I was reminded of this over the weekend, when the First Lady and I watched Spike Lee’s ode to jazz, “Mo’ Better Blues.” Music from the composition is infused through the entire film, giving the movie the feel of a jazz documentary. A documentary about trumpeter Bleek Gilliam, if you will. And “A Love Supreme” was the narrative.
“Mo’ Better Blues,” in fact, was my first real brush with jazz. I saw the film in 1991, not long after it was released on home video and when I was on the cusp of turning 13. Up until that point, I had always thought jazz was music for old people who liked to smoke and hated hip hop.
I was young, which often walks hand-in-hand with ignorance.
Now, maybe some folks might take issue with my parents allowing me to watch a very R-rated film (it was one of the few times that I remember Denzel really getting into it with his female co-stars) at such an impressionable age. I can understand that. But I think that would be missing the point.
My exposure to profanity, sex and violence was rarely, if ever, gratuitous or without some acknowledgment that something was amiss. But that same exposure, of course, introduced me to John Coltrane and a number of things that challenged and informed my own ideas and beliefs.
My parents never worried that Spike Lee or Keenan Ivory Wayans or Warren Moon would have more influence on me than them. But they were prepared if that ever came to pass, for they realized it might happen anyway, at school, around the block or when I finally went off to college. And it did. And that has manifested itself in lots of ways, most of them good.

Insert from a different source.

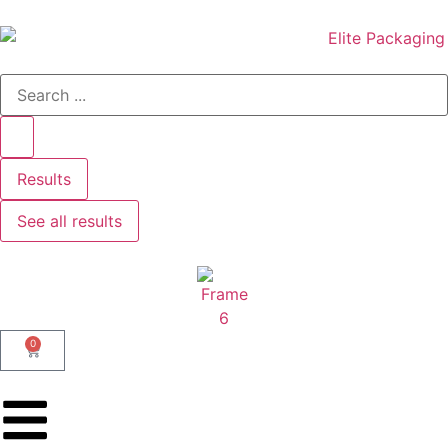
Results
See all results
0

Which brings me back to “A Love Supreme” and “Mo’ Better Blues.” Since I first watched the Spike Lee joint as a teenager, I have found myself trying desperately to expand my catalogue of jazz. I have bought some Davis, Brubeck, Ellington, a little Marsalis, both Branford and Wynton (though I find his opinions about hip hop to be loony).
In many ways, I feel as if I’ll never have the time to catch up.
But it didn’t take a genius to know that John Coltrane was a genius. Even a kid could figure that one out.
And for that, I thank my parents.
P.S. From the knowledgeable robots at wikipedia, I recently learned that Spike Lee wanted to name the film “A Love Supreme” but Coltrane’s widow denied the request because of all the profanity in the film. Too bad.